The biofilm depicted was the result of an inoculation involving two distinct bacterial strains: a cellulose-overexpressing, surface-colonizing wild type tagged with mScarlet, and a GFP-tagged mutant that lacks the ability to colonize surfaces. As the culture matures, initial micro-colonies form and eventually fuse to develop into a confluent biofilm, as shown in the image. Mr. Schwarz’s research is dedicated to understanding how these colonies interact, whether they mix, remain distinct, or if one strain eventually overgrows the other.

Interestingly, biofilms like these can undergo collapse due to their own mass, prompting Pseudomonas fluorescence to evolve new strategies for survival. This dynamic process contributes to the emergence of a unique life cycle.

The original data from this study is managed using the OMERO image data management system. While the OMERO instance of the Fraunhofer Institute is not publicly accessible, we put efforts in to adhere to the FAIR principles by transferring the data to the publicly accessible OMERO at the University of Münster. This was achieved using the python-based CLI tool, omero-cli-transfer, which since 2023 solves the longstanding challenge of transferring data between different OMERO instances. This development underscores the commitment from the bioimaging community together with OME to evolve OMERO in response to researchers’ needs. Additionally, the image has been made available on Zenodo for wider accessibility.

By showcasing projects like this one, we illustrate the potential and importance of proper image data management. Such efforts serve as examples of how data can be systematically shared, validated, and reused, demonstrating the critical role these practices play in enhancing our understanding of e.g. microbial ecosystems and their intricate behaviors.

Stay tuned for more interesting stories and showcases in the months to come.

 

April 2025: Imaging in Geospatial Context

This month we present a screenshot from the tool BIIGLE, which stands for Benthic Image Indexing and Graphical Labelling Environment. BIIGLE is a web-based tool designed for efficient annotation of still images and videos [1, 2]. Originally developed for marine environmental research and monitoring, it can be applied to various types of image and video annotation. The tool is freely available and can be installed in cloud environments, a local network or on mobile platforms during research expeditions. A public instance can be found at biigle.de. The tool finds its support and use in the NFDI consortia NFDI4Biodiversity and NFDI4Earth.

Main features of BIIGLE are:

  • Efficient annotation of large image and video collections.
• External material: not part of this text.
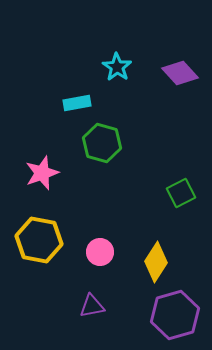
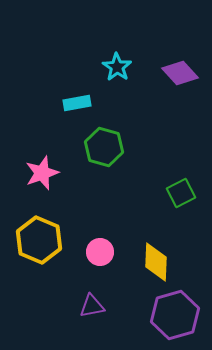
green hexagon: moved 2 px right, 4 px down
yellow hexagon: rotated 12 degrees clockwise
yellow diamond: rotated 30 degrees counterclockwise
The annotation tools are optimized for a wide range of tasks and have been tested by scientists worldwide.
  • Rapid review and exploration of thousands of annotations for quality control and training. The label-review grid view is designed to maximize human visual perception capabilities.
  • Accelerated image annotation using computer vision. Tools like Machine Learning Assisted Image Annotation method (MAIA) and Magic SAM assist in handling the increasing volume of unannotated images in environmental monitoring and research.
  • Users can create custom hierarchical classification schemes or import species labels from the World Register of Marine Species. Labels can be edited, versioned, and shared with collaborators.
  • Exploration of large gigapixel mosaics, ranging from microscopy images to benthic maps, directly in a web browser. The annotation tool works seamlessly and efficiently, even with extremely large images. 

The annotated image in the calendar shows the coastline of Fernandina Island, Galapagos, which is the habitat of the Galapagos Marine Iguana (Amblyrhynchus cristatus). The image is a large mosaic that was stitched together from many individual images captured by a drone. The green annotations marking the iguanas were machine-generated as part of a feasibility study for the automatic analysis of the data in the project Iguanas from above [3, 4].

[1] Langenkämper, D., Zurowietz, M., Schoening, T., & Nattkemper, T. W. (2017). BIIGLE 2.0-browsing and annotating large marine image collections. Frontiers in Marine Science, 4, 83. https://doi.org/10.3389/fmars.2017.00083

[2] Zurowietz, M., & Nattkemper, T. W. (2021). Current trends and future directions of large scale image and video annotation: Observations from four years of BIIGLE 2.0. Frontiers in Marine Science, 8, 760036. https://doi.org/10.3389/fmars.2021.760036

[3] Varela-Jaramillo, A., Rivas-Torres, G., Guayasamin, J. M., Steinfartz, S., & MacLeod, A. (2023). A pilot study to estimate the population size of endangered Galápagos marine iguanas using drones. Frontiers in Zoology, 20(1), 4. https://doi.org/10.1186/s12983-022-00478-5

[4] https://iguanasfromabove.com

May 2025: FAIR Plant Data

This month’s microscopy image captures the interaction between the barley cv. Golden Promise and the barley powdery mildew fungus Blumeria graminis f.sp. hordei, observed 48 hours post-inoculation. The fungus was stained with Coomassie dye, enhancing its visibility against the barley leaves. The leaves were prepared and fixed onto slides, followed by scanning with a Zeiss Axio Scan Z.1 microscope scanner using a 5x objective lens.

The upper section of the image displays the hyphal colonies, which were automatically segmented, highlighting the fungal structures (black) against the plant tissue (white). The lower section presents a machine learning-based analysis where a Convolutional Neural Network (CNN) was employed to predict the fungal structures. Here, the red bounding boxes show the outer boundaries of detected objects, while the green contours precisely trace the segmented hyphae, illustrating the effectiveness of the segmentation and prediction processes.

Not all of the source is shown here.